*Exercise brief*: Copy exactly the stretch of data below from the line with "Image resolution: width=113, height=2576." through the line with "Publicité (56, 2479)", including both of those lines.

*Data for review*:
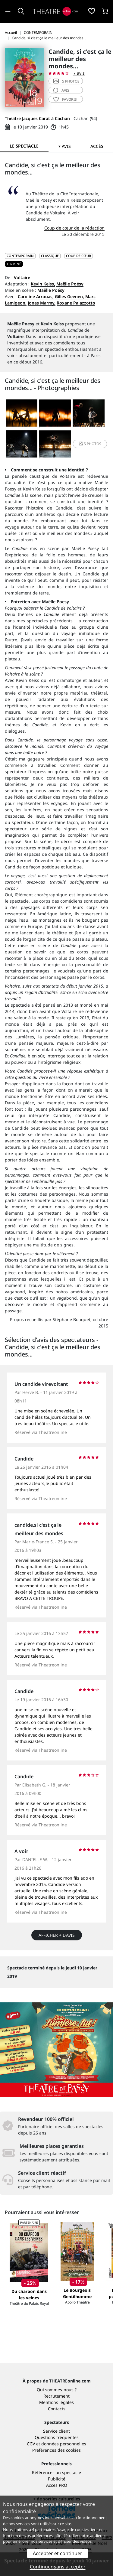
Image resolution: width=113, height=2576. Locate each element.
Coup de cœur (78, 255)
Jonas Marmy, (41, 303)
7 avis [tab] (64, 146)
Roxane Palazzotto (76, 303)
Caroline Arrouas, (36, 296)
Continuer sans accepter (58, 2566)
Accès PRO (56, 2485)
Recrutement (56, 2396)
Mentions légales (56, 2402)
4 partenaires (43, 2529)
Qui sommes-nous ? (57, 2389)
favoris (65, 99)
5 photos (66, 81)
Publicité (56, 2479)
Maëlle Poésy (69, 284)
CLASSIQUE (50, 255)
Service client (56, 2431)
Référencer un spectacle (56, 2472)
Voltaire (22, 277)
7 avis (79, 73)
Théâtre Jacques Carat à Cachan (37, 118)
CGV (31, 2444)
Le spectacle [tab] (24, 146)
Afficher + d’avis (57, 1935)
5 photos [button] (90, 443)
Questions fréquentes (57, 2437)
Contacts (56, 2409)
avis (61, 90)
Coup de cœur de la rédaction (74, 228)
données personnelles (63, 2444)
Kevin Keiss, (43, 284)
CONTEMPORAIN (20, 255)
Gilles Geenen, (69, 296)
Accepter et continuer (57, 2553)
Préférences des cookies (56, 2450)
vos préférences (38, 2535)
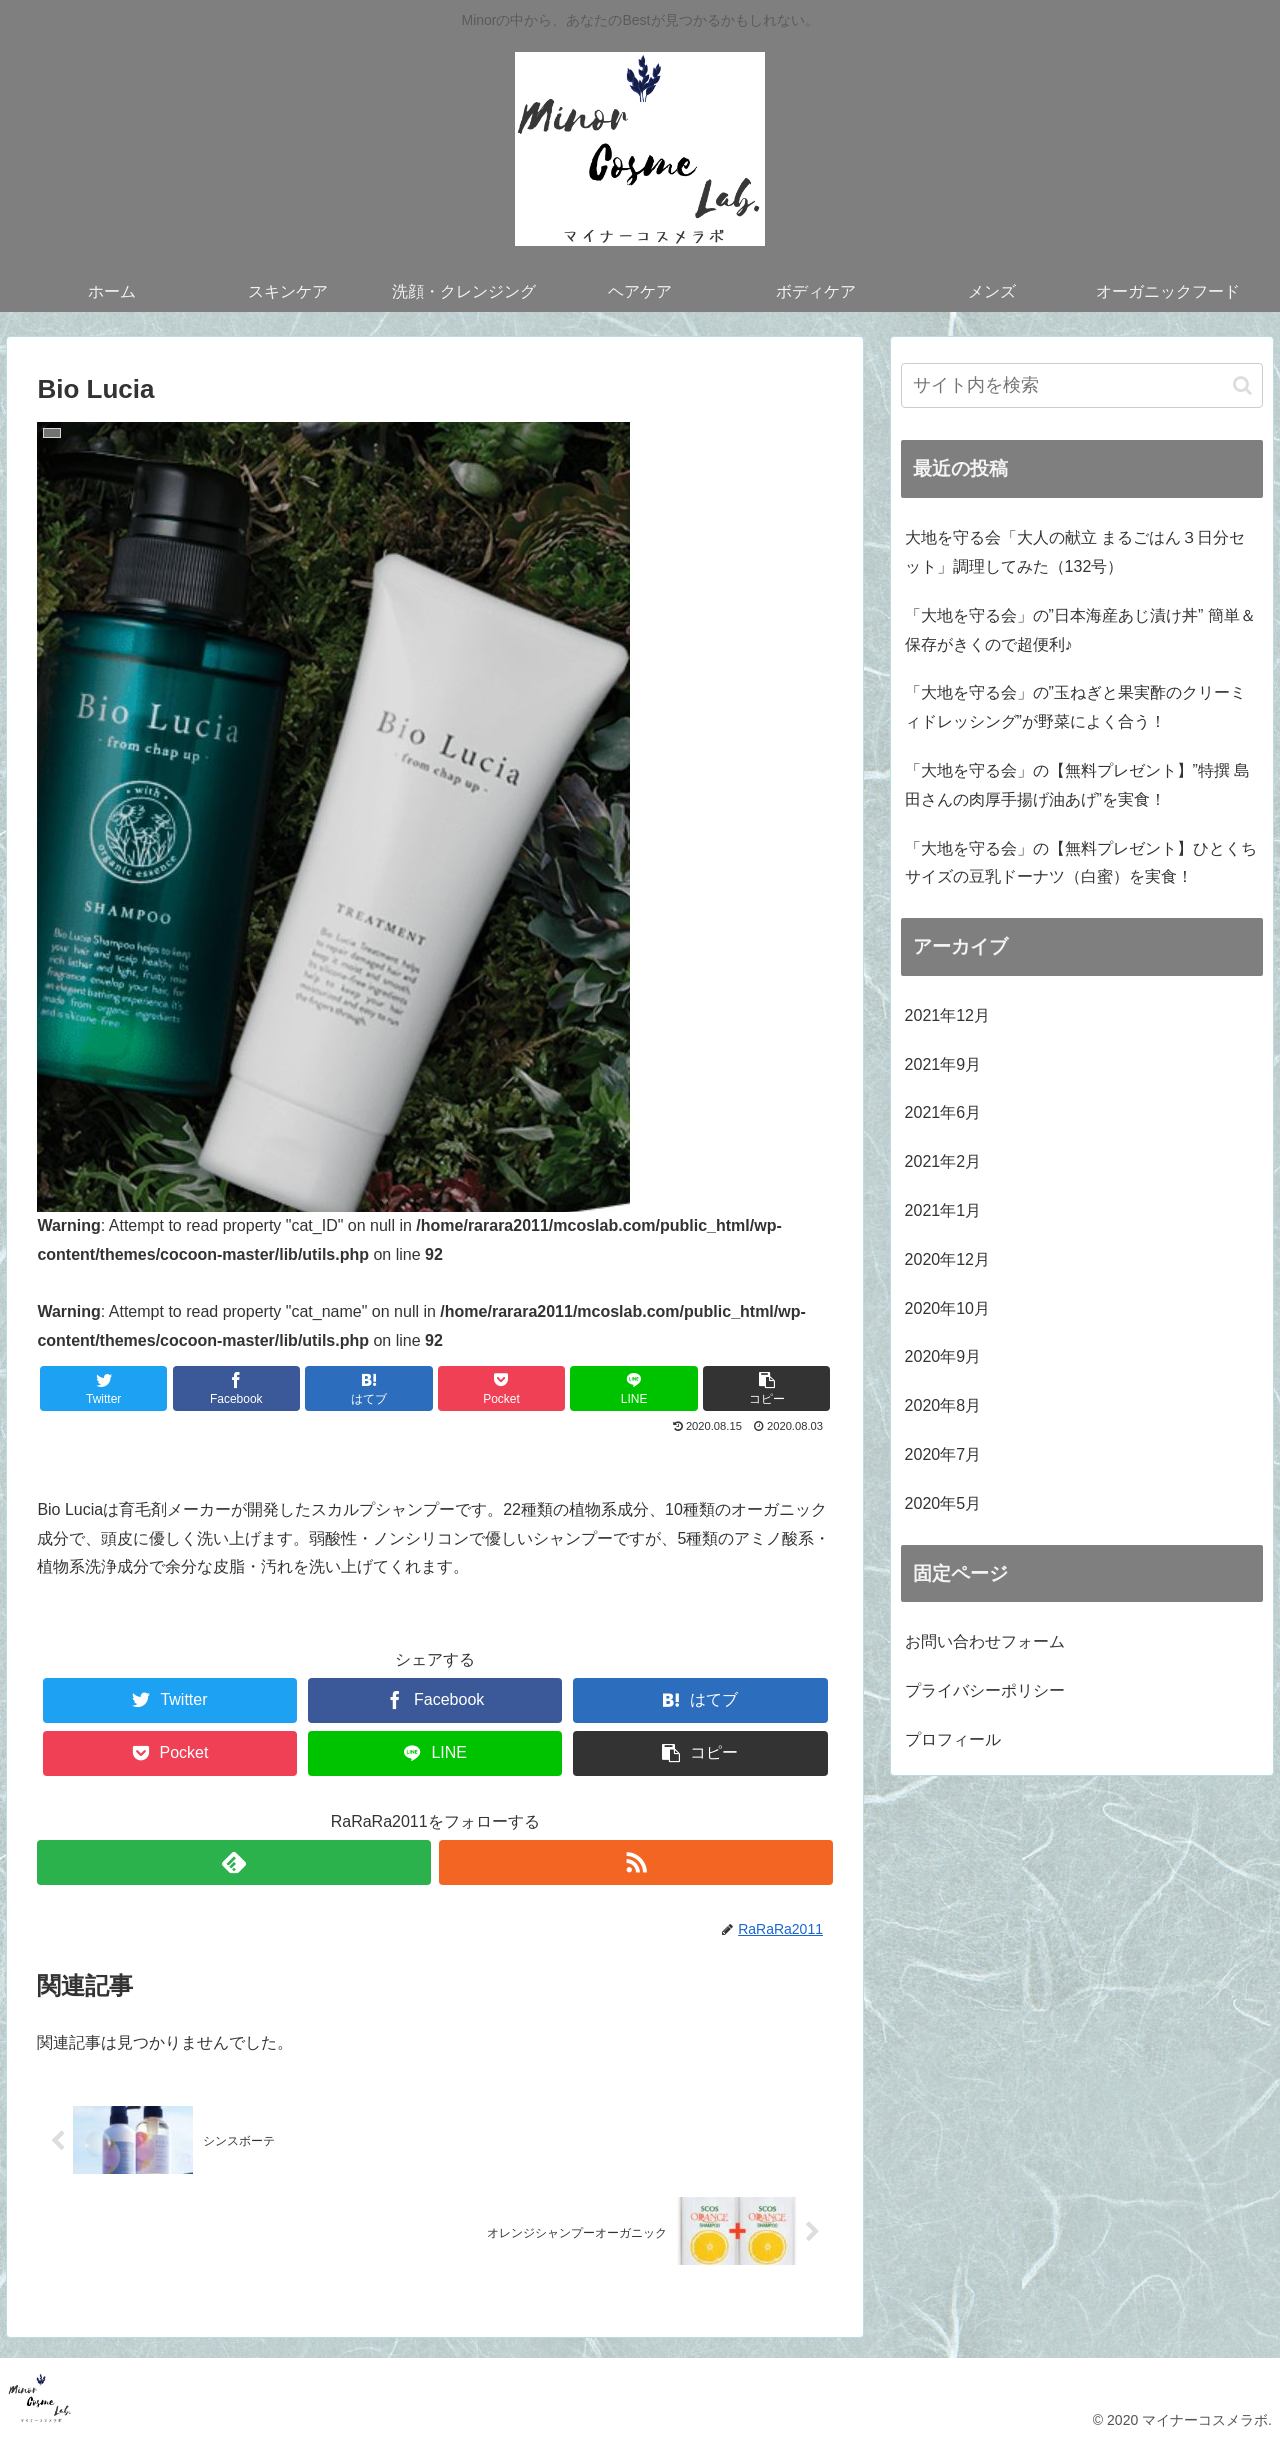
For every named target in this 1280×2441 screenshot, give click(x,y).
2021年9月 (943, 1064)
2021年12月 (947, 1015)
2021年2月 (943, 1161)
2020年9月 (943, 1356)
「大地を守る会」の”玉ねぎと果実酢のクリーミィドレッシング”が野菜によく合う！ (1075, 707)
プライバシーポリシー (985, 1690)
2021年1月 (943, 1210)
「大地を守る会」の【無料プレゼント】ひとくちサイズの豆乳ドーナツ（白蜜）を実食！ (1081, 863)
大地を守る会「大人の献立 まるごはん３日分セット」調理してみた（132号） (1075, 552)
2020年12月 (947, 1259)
---
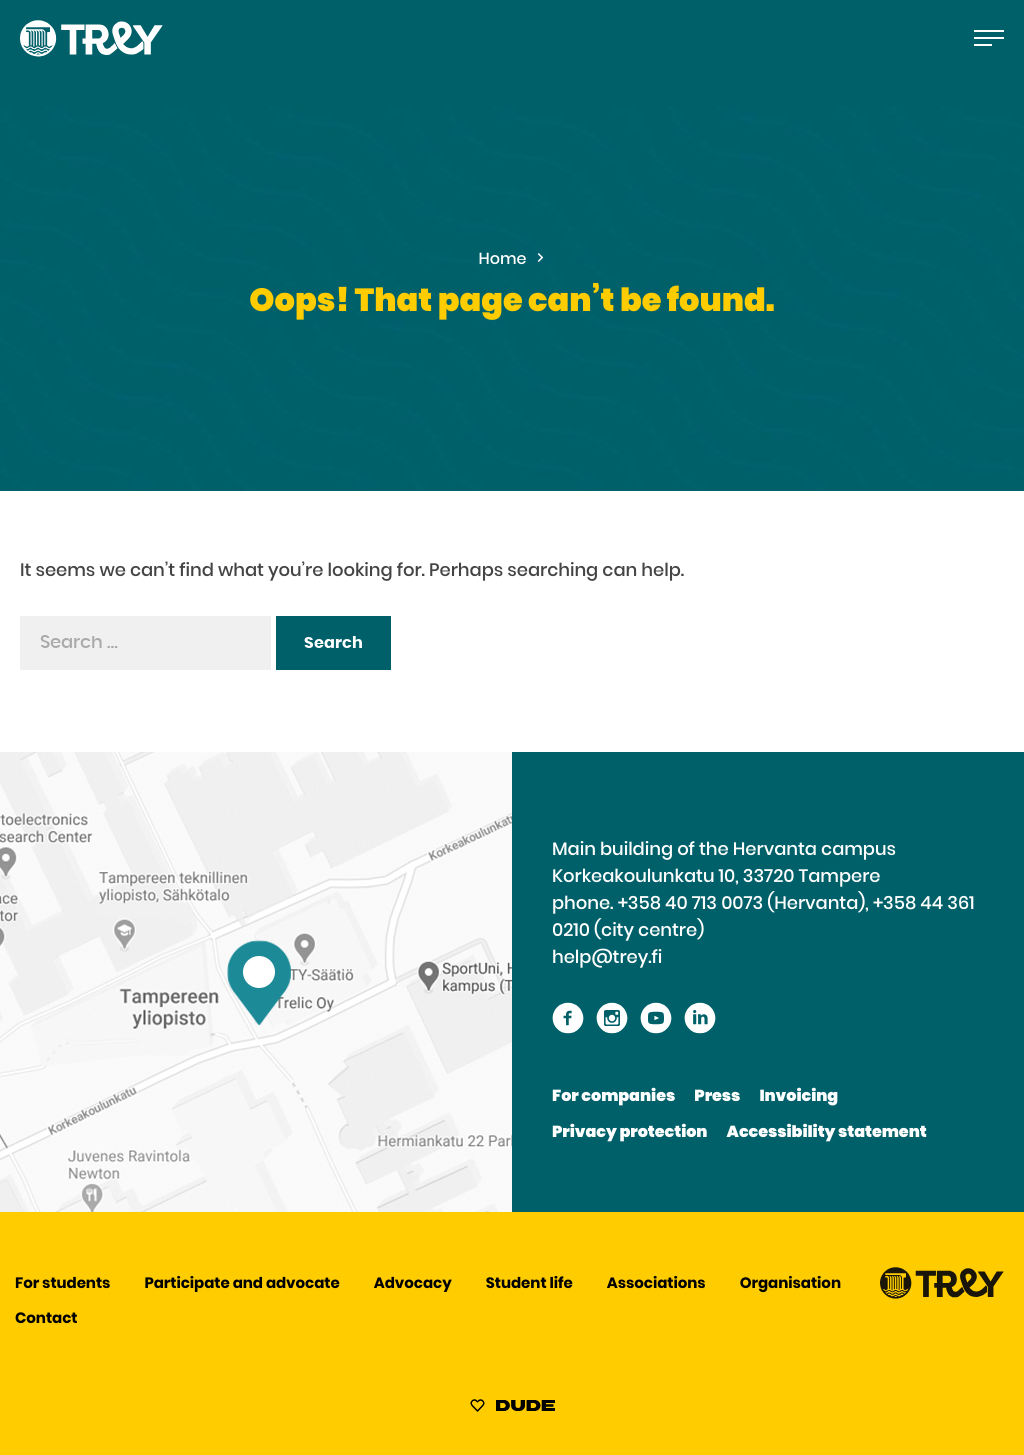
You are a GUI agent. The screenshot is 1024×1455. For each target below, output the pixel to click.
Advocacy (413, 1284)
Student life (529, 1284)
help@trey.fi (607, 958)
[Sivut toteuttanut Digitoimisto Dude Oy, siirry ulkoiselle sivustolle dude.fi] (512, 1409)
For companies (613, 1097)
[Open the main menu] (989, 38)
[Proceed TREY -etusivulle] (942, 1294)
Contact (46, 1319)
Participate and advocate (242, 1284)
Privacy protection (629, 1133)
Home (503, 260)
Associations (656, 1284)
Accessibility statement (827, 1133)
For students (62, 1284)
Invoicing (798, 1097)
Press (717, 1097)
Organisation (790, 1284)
==
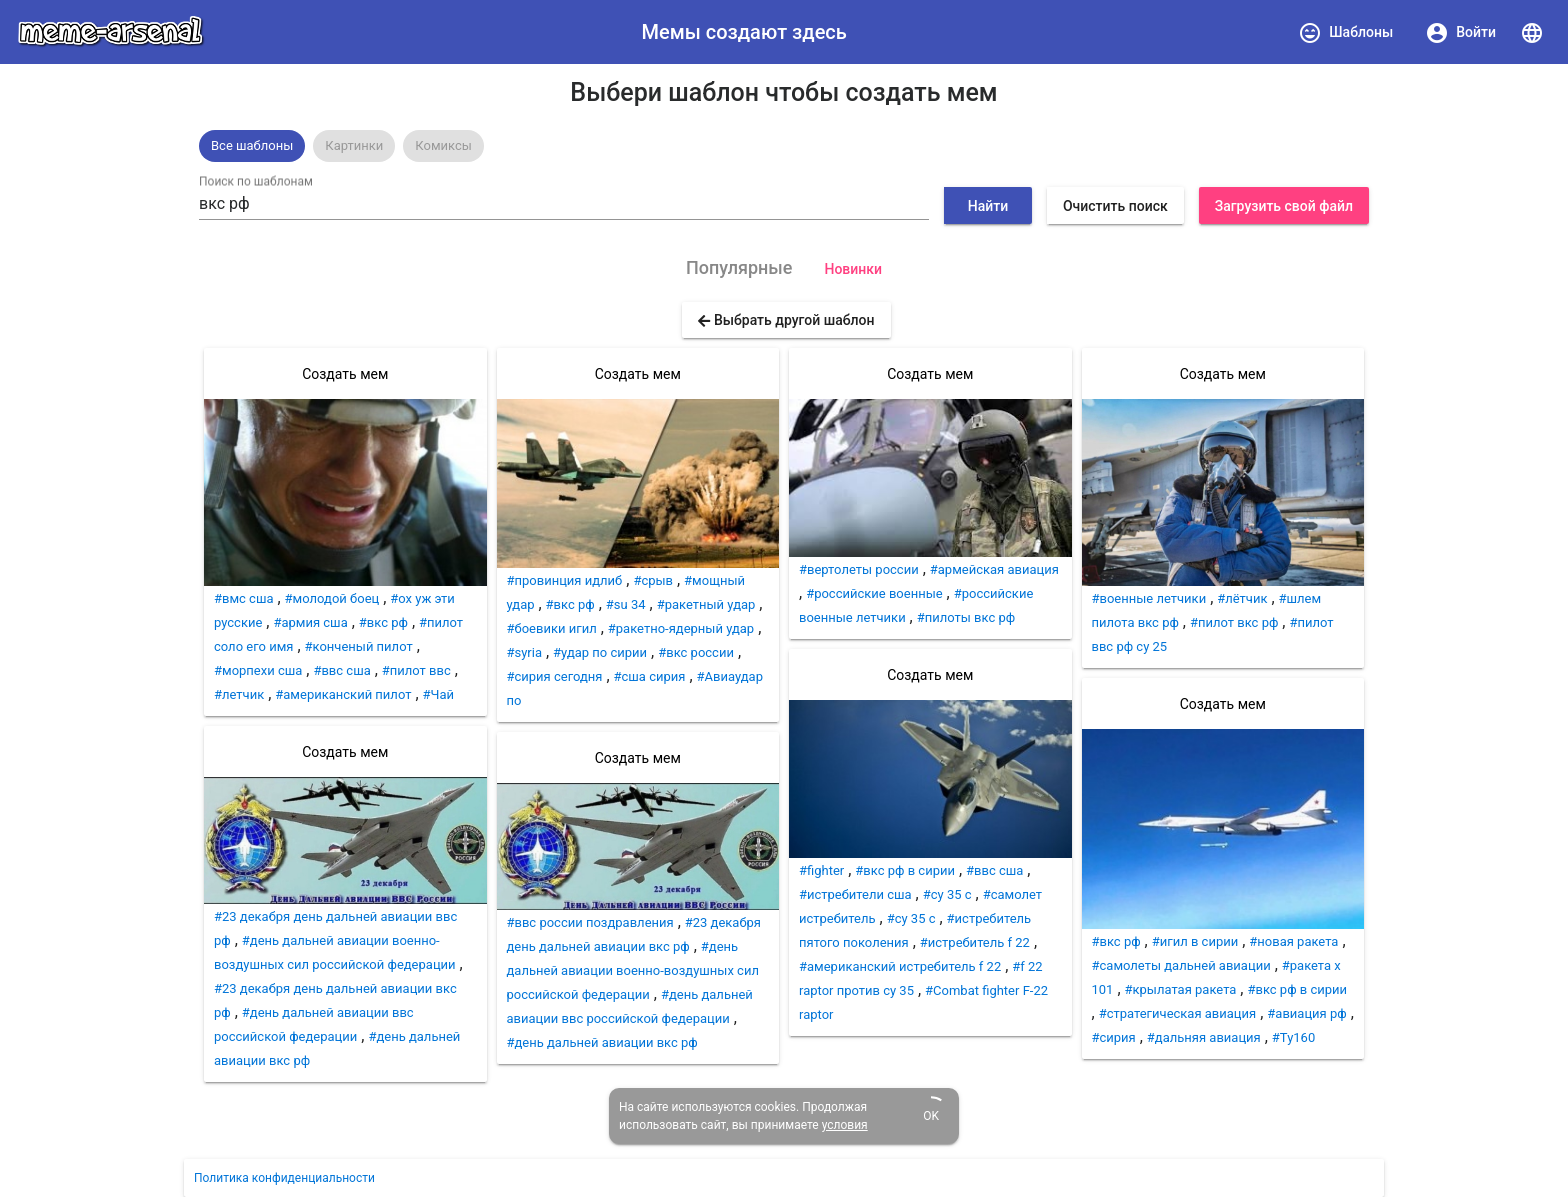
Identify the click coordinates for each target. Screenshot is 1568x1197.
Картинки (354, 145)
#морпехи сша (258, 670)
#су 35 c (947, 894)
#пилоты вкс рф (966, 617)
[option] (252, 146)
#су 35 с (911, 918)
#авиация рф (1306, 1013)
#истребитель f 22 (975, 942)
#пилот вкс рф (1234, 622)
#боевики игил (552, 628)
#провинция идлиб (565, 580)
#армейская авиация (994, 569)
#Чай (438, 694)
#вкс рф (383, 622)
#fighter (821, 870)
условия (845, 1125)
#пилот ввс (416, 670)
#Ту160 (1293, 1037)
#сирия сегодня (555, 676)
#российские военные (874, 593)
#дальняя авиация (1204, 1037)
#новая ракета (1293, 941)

*Answer section*:
Image resolution: width=113, height=2576. Locate each element.
Coup de cœur (78, 255)
Jonas Marmy, (41, 303)
7 avis [tab] (64, 146)
Roxane Palazzotto (76, 303)
Caroline Arrouas, (36, 296)
Continuer sans accepter (58, 2566)
Accès PRO (56, 2485)
Recrutement (56, 2396)
Mentions légales (56, 2402)
4 partenaires (43, 2529)
Qui sommes-nous ? (57, 2389)
favoris (65, 99)
5 photos (66, 81)
Publicité (56, 2479)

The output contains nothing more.